Toolpath

/kæm/

n. “The use of computers to turn digital designs into machine instructions.”

CAM, short for Computer-Aided Manufacturing, refers to software systems that convert digital design data, most commonly from CAD, into instructions that control manufacturing equipment. CAM bridges the gap between a virtual model and a physical object by translating geometry into toolpaths, feeds, speeds, and machine movements.

Where CAD answers the question “what should this look like?”, CAM answers “how do we make it?”. It takes precise digital geometry and maps it onto real-world machines such as CNC mills, lathes, laser cutters, plasma cutters, and 3D printers.

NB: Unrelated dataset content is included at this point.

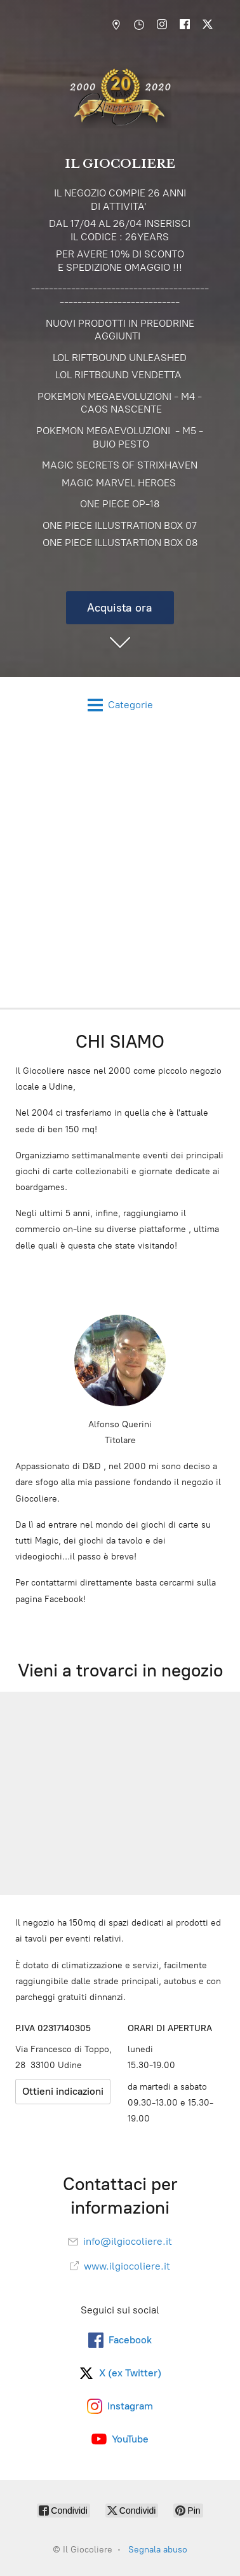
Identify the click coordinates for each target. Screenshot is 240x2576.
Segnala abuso (157, 2549)
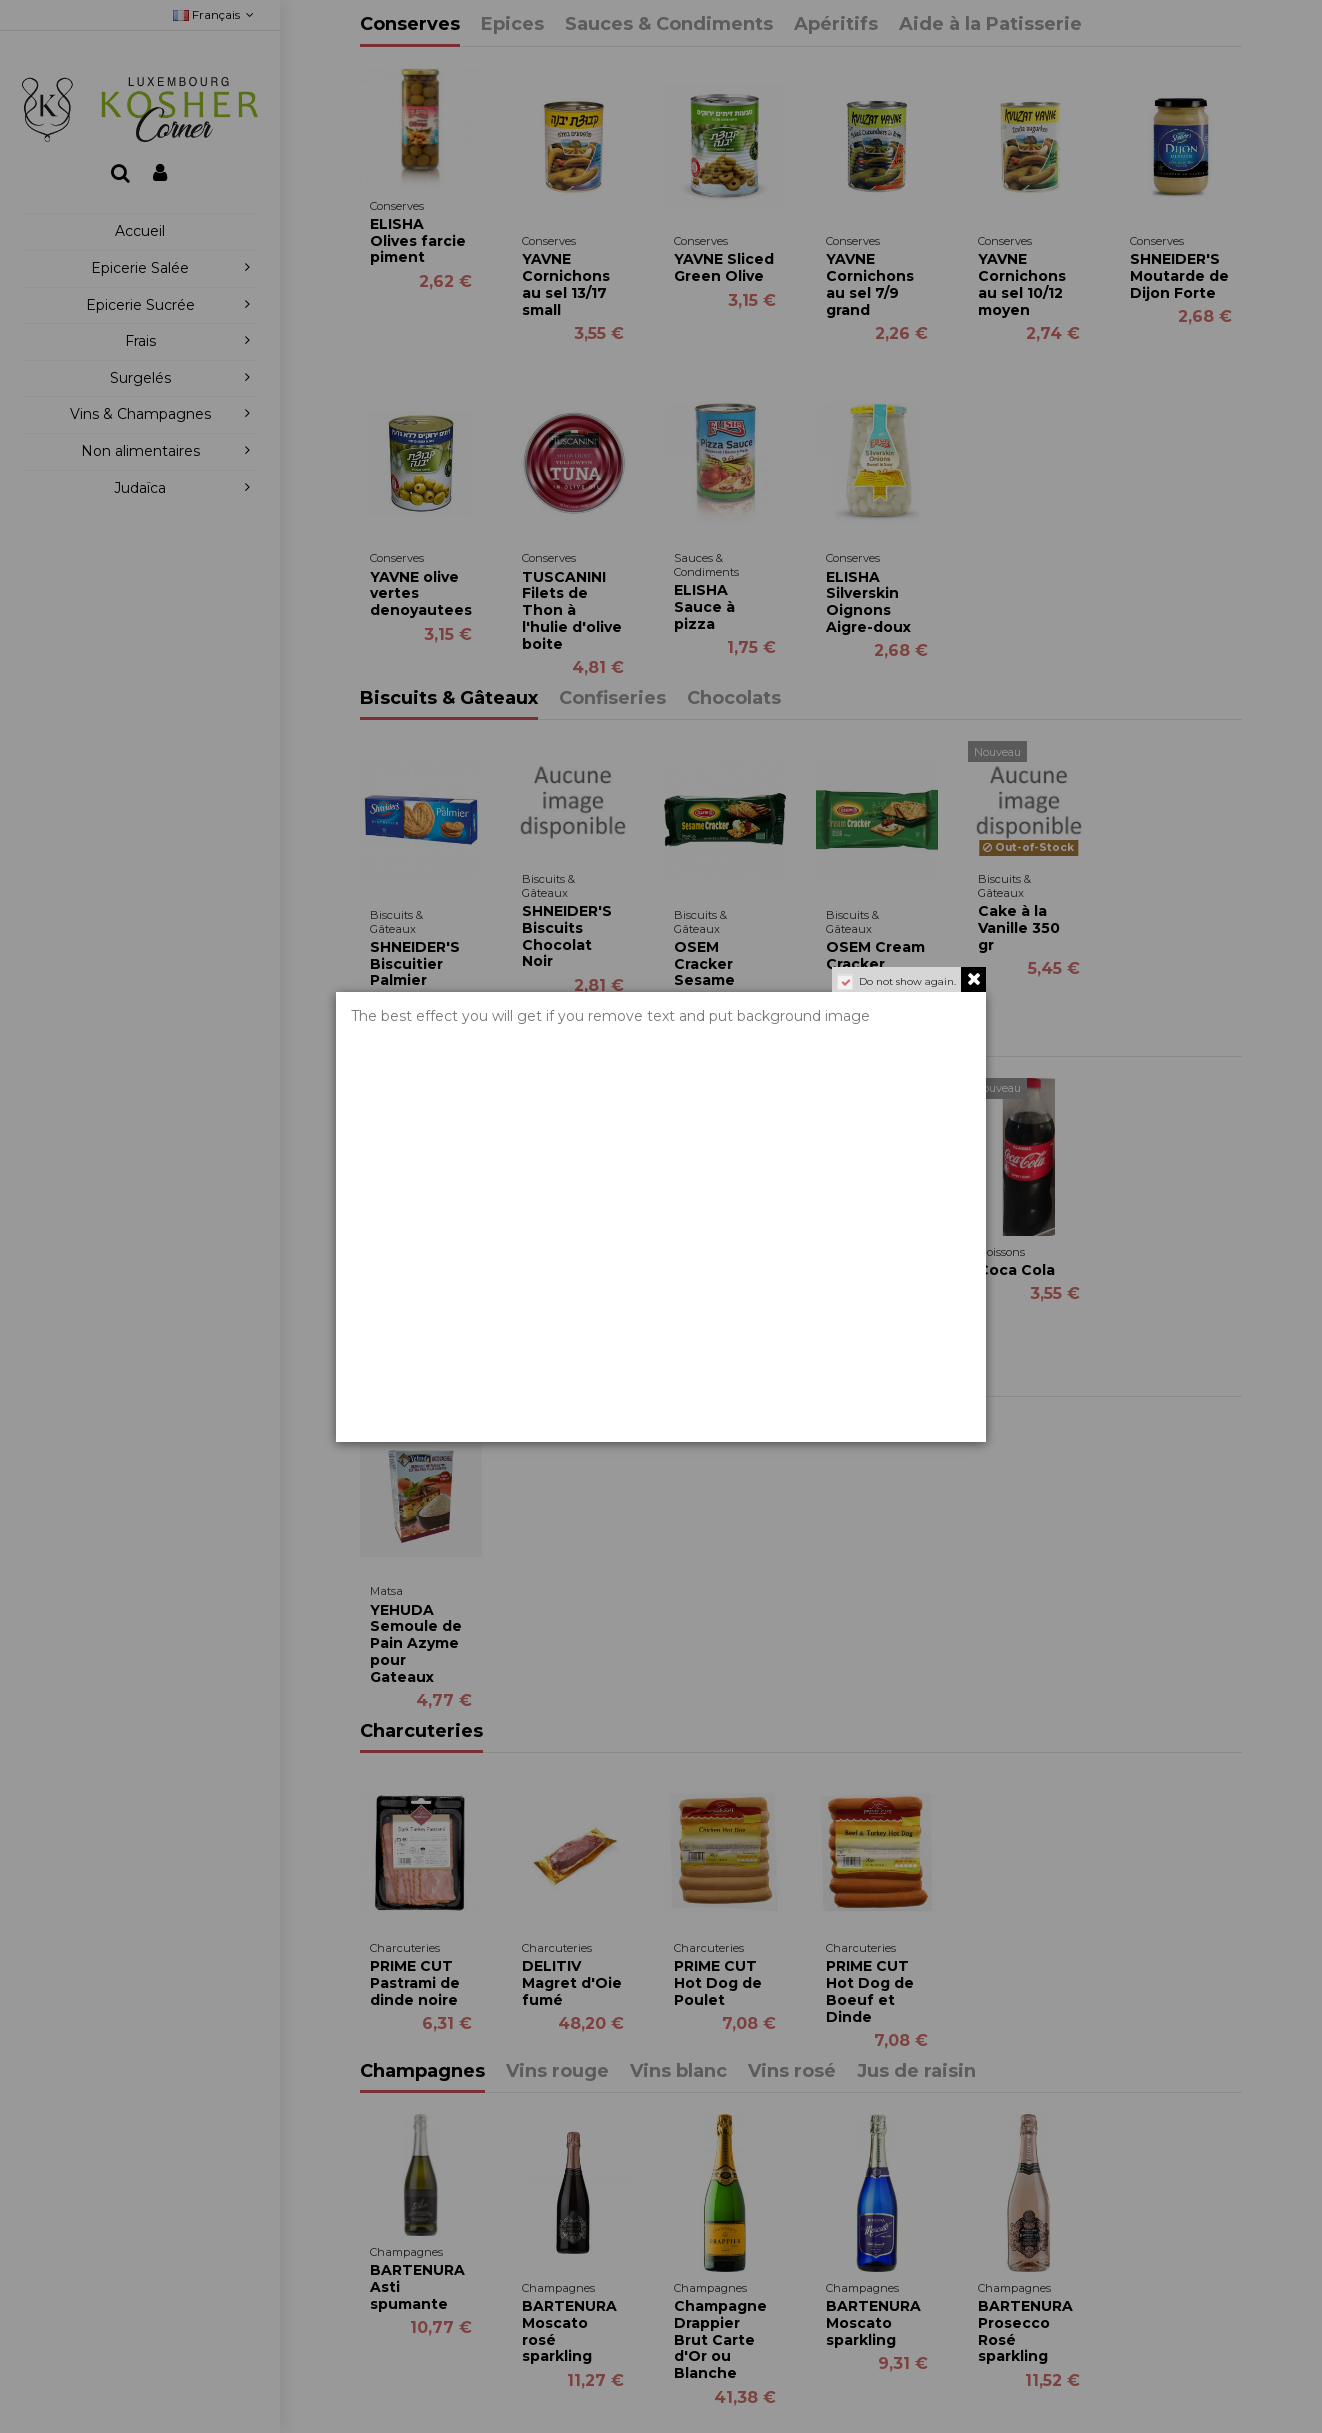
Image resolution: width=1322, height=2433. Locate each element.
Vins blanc (678, 2072)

Key characteristics of CAM include:

• Toolpath Generation: Automatically calculates how cutting tools move across material.
• Machine Control: Outputs machine-readable instructions, commonly G-code.
• Material Awareness: Considers stock size, tool diameter, cutting depth, and material properties.
• Simulation: Allows virtual machining to detect collisions, inefficiencies, or errors before cutting.
• Automation: Reduces manual setup and increases repeatability and precision.

Conceptual example of a CAM workflow:

// Conceptual CAM process
Import CAD model
Define stock material
Select cutting tools
Generate toolpaths
Simulate machining
Export G-code to CNC machine

Conceptually, CAM is like choreographing a dance for machines. Every movement is planned in advance, ensuring tools cut only where intended, at the right speed, and in the correct sequence.

In essence, CAM transforms digital designs into physical reality, enabling modern manufacturing to be faster, more accurate, and far more consistent than manual machining ever could be.